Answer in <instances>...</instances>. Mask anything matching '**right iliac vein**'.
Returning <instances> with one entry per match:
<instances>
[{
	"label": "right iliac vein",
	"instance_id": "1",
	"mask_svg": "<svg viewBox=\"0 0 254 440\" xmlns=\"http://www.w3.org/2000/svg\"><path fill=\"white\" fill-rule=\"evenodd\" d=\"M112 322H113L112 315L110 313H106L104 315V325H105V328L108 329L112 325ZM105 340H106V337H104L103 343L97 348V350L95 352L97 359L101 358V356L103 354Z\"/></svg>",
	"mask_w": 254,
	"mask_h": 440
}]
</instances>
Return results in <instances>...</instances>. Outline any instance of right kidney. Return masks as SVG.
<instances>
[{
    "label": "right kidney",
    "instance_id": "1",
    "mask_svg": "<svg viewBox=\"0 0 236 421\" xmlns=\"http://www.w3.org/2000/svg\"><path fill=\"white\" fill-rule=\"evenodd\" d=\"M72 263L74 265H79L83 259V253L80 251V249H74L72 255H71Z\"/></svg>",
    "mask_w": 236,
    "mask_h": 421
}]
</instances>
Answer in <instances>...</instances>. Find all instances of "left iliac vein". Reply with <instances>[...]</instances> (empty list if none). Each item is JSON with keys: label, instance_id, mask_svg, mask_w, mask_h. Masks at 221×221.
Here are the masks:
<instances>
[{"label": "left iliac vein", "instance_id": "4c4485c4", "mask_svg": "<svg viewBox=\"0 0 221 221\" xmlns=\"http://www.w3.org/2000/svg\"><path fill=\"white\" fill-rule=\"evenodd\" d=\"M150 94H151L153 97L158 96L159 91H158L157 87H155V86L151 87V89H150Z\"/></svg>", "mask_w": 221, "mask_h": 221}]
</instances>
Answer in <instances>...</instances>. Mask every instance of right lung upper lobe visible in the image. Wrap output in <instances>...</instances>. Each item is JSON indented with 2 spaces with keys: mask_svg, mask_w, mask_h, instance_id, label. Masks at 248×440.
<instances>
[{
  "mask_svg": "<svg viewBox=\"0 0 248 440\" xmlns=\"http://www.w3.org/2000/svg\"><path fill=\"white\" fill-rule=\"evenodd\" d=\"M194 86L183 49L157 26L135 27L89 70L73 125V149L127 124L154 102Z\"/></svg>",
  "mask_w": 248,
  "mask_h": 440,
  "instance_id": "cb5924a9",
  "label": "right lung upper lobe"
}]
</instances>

• • • •

* _Task description_
Copy exactly the lines of the listing above, beginning at the line with "Answer in <instances>...</instances>. Mask every" and ending at its final line; write out nothing else.

* _Solution_
Answer in <instances>...</instances>. Mask every instance of right lung upper lobe visible in the image. Wrap output in <instances>...</instances>. Each item is JSON indented with 2 spaces with keys: mask_svg, mask_w, mask_h, instance_id, label. Masks at 248×440.
<instances>
[{
  "mask_svg": "<svg viewBox=\"0 0 248 440\" xmlns=\"http://www.w3.org/2000/svg\"><path fill=\"white\" fill-rule=\"evenodd\" d=\"M194 86L183 49L157 26L135 27L89 70L73 125V149L127 124L154 102Z\"/></svg>",
  "mask_w": 248,
  "mask_h": 440,
  "instance_id": "cb5924a9",
  "label": "right lung upper lobe"
}]
</instances>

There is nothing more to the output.